The Pros and Cons of the Grass-Fed Beef Boom
Americans eat less beef today than they did when Richard Nixon was president. But despite the decline in consumption that began in the mid-’70s, a particular type of beef is rapidly rising in popularity. According to Nielsen, sales of grass-fed beef rose by 40 percent in 2015 over 2014 numbers, compared with a 6.5 percent increase for conventional beef. Today, you can get grass-fed beef franks at Major League Baseball parks, grass-fed beef burgers at the drive-through, and packets of grass-fed ground beef at mega-grocers such as Walmart.
For an alternative meat product to achieve such mainstream status in a relatively short period of time is, on some level, a success story.

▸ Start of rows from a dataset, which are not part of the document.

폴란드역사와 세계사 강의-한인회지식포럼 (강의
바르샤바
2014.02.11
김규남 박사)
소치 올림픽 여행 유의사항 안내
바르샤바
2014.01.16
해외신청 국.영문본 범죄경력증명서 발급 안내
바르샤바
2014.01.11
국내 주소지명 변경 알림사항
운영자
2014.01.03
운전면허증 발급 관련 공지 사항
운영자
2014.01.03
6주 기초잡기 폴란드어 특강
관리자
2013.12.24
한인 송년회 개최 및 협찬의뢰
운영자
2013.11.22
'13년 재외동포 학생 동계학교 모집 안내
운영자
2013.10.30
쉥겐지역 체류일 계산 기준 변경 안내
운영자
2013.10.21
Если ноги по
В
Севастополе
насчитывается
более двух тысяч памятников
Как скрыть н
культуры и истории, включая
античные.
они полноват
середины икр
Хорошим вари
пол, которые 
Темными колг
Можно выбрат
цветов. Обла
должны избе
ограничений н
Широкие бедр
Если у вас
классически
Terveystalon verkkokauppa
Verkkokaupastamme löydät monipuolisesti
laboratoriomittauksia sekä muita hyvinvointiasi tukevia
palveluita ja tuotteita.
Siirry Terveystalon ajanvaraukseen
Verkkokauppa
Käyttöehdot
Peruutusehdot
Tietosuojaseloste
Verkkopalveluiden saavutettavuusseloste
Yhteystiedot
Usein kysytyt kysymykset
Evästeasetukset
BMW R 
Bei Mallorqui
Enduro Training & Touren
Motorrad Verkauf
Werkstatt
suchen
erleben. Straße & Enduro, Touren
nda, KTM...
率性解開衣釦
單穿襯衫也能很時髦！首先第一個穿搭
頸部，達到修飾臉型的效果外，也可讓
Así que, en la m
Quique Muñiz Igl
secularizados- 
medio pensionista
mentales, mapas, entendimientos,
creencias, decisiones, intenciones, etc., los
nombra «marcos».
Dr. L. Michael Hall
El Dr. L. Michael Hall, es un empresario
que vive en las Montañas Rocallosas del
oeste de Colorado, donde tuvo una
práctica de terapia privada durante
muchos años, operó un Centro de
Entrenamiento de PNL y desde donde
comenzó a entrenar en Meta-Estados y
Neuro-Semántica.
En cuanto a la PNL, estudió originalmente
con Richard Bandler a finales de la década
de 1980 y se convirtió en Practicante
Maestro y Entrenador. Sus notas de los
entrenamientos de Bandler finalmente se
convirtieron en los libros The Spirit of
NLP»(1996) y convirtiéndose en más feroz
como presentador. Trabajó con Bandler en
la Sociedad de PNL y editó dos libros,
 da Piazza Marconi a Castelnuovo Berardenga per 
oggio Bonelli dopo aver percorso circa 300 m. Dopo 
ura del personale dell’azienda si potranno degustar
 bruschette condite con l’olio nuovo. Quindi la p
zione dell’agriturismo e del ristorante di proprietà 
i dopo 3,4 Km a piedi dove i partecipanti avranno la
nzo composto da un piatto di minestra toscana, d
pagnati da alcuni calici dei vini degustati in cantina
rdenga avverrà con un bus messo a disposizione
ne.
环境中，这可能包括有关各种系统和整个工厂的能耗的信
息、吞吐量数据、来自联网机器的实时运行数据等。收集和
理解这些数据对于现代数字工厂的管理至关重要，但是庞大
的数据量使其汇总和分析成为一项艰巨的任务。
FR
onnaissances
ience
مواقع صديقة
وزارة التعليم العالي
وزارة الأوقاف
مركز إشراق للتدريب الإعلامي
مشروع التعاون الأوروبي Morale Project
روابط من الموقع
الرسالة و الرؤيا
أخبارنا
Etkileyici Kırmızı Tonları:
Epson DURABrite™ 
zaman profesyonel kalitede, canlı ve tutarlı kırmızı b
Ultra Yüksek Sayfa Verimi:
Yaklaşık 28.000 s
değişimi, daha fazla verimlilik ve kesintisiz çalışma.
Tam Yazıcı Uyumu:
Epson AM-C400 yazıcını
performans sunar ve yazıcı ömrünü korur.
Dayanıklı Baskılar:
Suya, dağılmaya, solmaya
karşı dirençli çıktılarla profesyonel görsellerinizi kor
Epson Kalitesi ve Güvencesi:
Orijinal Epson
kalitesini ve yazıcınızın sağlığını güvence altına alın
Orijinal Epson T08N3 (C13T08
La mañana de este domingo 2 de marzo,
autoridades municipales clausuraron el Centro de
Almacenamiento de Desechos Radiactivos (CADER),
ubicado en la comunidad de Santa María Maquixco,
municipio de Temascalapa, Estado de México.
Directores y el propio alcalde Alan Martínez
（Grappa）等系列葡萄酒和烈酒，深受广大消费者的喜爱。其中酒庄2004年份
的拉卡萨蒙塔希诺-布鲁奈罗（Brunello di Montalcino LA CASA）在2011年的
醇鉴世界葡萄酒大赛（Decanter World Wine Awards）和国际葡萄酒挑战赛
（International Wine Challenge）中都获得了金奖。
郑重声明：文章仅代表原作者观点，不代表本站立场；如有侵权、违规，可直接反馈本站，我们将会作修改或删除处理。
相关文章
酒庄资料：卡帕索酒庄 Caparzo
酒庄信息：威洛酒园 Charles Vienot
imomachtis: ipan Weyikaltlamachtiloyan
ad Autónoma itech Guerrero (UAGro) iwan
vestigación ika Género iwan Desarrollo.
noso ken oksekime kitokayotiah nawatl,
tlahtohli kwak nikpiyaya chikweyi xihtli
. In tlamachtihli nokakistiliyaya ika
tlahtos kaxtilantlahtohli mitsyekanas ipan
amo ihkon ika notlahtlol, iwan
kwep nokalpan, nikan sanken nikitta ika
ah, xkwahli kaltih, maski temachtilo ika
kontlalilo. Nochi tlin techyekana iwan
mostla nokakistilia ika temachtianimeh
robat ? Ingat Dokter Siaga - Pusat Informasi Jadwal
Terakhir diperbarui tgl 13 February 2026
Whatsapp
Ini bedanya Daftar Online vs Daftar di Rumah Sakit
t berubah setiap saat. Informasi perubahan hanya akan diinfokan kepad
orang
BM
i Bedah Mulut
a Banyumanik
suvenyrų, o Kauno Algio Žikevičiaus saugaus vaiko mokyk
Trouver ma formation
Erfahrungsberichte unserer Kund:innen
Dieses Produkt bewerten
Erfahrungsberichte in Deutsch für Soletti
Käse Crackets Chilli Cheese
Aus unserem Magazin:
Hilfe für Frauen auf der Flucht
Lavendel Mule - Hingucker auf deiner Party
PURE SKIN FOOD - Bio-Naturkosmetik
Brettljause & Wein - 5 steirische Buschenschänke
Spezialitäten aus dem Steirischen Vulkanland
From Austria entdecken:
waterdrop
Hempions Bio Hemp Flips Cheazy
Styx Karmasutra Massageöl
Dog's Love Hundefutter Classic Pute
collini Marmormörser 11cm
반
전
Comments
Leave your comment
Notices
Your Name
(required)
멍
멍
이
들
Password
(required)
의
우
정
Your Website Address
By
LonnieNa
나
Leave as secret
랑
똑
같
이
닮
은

After all, grass-fed production systems are celebrated for raising animals outside of confinement and can have a reduced environmental footprint compared with grain-fed beef. Defining what grass-fed beef is can be a challenge, and what lies behind the rising sales is equally murky. Despite sales being up significantly in the past year, grass-fed beef accounted for less than 2 percent of the overall beef market, according to the Department of Agriculture. Furthermore, the acceptance of grass-fed beef by American diners doesn’t mean that more American ranchers are moving away from conventional beef production.
Overall beef imports to the U.S. have been trending downward for about a decade, but two of the largest foreign suppliers of U.S. beef are New Zealand and Australia—and meat cattle operations in both countries are based in large part on pasture, not feedlots. According to the USDA Economic Research Service, “Most imported beef is lower-valued, grass-fed beef destined for processing, primarily as ground beef.” That’s been the case for a while, but as the market changes, all it takes is some new branding, and the same ground beef that was sold as “ground beef” a few years ago can suddenly become a hip new product with a not-insignificant green halo. The hormone- and antibiotic-free grass-fed burger that Carl’s Jr. debuted in 2014—to much fanfare—is made with 100 percent Australian beef.
“When consumers see grass-fed on a label, they have this vision in mind that the meat came from not-too-far away, from animals out on a pasture and not given antibiotics and hormones, and in many cases, that’s not the truth,” Marilyn Noble, a spokesperson for the American Grassfed Association, told The Wall Street Journal.
Domestic producers have seen their sales rise too, according to research from the Wallace Center, a nonprofit working to reform the food system, which found that U.S. grass-fed beef sales hit $400 million in 2013, compared with just $5 million in 1998. If you’re buying beef raised on pasture because you want to take part in the local ag economy, then shopping will require a bit more work than grabbing the first thing you see at the store with “grass-fed” printed on the label.
There was a USDA process-verified label for grass-fed beef, which required that animals be raised only on grass or forage, but it was rescinded this year (much to the chagrin of organizations that support small farms). The American Grassfed Association has established its own standards, which also require a diet consisting solely of grass and forage in addition to restricting the use of antibiotics, hormones, and confinement. All AMA-labeled beef comes from animals that were born and raised in the United States.